Japan period III (1980s through 2000)
When Fujio Otani became the Director General of the Tofu Kyokai Foundation, which had been established to serve patients with leprosy, the stalemate in policy change began to resolve. Otani was a medical officer in the MHW, and had been Chief of the Section of National Hospitals and Sanatoria in the 1970s, and Director General of Medical Affairs Bureau in the early 1980s. Recruited to the Foundation after his retirement, he also served as the Chairman of the Advisory Council on Public Health in the MHW. Since the recommendation in the mid 1980s of the UN Commission on Human Rights to improve psychiatric treatment in Japan, Otani had been inspired to act for the protection and restoration of human rights among patients. In 1989, when the Patients' Federation consulted with him on its draft petition on the law, he began to commit himself to the issue of law revision.
In 1992, encouraged by Otani, the Patients' Federation filed a petition with the Minister of Health and Welfare. Although many patients still worried about the fate of their leprosaria, Otani promised them that their homes would be maintained. In the following year, the Tofu Kyokai Foundation was officially consulted by the Ministry on the prevention policy for leprosy. A committee was established, composed of leprologists, medical experts, lawyers, media representatives, bureau officials and patients, and presided over by Otani. He tried to appeal to public opinion by establishing the Museum of Hansen's Disease (MHD) and hosting a series of symposia about the policies on HD. In 1994 at the 67th Congress of the Japan Leprosy Association (JLA), Otani gave a special lecture and stated that the existing Leprosy Prevention Law should be abolished since it was not scientifically justifiable and violated patients' human rights. Six months later, as a result, the Federation of Leprosarium Directors and the JLA publicly confirmed his opinion that the existing law should be abolished.

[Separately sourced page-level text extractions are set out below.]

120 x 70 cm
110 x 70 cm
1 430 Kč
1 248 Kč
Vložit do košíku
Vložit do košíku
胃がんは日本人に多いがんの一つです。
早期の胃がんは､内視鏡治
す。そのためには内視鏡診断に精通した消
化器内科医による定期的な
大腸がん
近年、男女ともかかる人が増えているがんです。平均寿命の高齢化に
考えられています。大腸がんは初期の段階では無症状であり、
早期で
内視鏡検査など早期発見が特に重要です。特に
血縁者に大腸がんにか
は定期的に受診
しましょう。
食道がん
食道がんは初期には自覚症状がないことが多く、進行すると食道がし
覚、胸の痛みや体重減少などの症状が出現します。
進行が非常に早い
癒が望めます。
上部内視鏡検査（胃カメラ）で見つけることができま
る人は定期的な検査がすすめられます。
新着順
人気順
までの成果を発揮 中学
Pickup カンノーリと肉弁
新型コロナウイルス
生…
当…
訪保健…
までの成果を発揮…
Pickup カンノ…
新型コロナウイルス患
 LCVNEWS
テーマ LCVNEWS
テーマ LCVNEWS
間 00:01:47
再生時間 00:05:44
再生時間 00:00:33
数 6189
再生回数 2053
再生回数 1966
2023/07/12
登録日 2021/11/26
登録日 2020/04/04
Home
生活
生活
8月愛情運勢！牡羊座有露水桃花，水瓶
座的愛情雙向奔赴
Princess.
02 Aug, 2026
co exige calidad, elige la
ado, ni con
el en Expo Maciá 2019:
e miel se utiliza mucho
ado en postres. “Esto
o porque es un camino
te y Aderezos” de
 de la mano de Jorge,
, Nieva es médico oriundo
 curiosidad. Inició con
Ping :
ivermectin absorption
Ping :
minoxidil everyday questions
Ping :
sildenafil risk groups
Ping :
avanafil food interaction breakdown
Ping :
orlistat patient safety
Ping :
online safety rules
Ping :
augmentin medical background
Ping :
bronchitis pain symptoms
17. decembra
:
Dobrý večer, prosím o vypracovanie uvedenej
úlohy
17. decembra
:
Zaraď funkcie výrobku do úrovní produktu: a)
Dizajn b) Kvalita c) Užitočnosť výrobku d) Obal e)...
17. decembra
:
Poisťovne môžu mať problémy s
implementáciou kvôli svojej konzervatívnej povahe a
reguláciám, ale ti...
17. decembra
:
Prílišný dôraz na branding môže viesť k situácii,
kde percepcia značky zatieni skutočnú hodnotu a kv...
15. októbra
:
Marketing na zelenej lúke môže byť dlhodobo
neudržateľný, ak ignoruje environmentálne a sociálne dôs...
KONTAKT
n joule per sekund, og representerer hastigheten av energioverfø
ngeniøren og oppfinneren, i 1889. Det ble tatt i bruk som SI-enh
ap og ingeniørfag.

Upon the release of the report by the MHW committee in 1995, the MHW organized an internal panel of experts on the abolishment of the Leprosy Prevention Law. This panel, again chaired by Otani, subsequently submitted its report which recommended abolition of the Law, continued provision of public support for existing patients, and the use of the term "Hansen's disease" in place of "leprosy" in laws and regulations. Finally in 1996, the "Act to Abolish the Leprosy Prevention Law," drafted by the MHW, was passed. It abolished the 1953 Law and at the same time codified the government's responsibility to provide existing HD patients with continuous medical and other social services. It was also provided that patients could either leave the leprosaria or stay there as long as they wished, and that those who decided to come back to the leprosaria after their discharge could be readmitted.
At the time of the abolition of the old law, there were 5,413 patients in leprosaria, whose average length of stay was more than 40 years and whose average age was 72 years old. Only six of these patients actually left their leprosaria in the following two years. In response to lawsuits filed in the late 1990s, in 2001 the court awarded financial settlements to those who had been isolated under the earlier laws. The awards amounted to between $65,000 and $114,000 per person depending on the degree of suffering. Additional pay to the workers at leprosaria was preserved.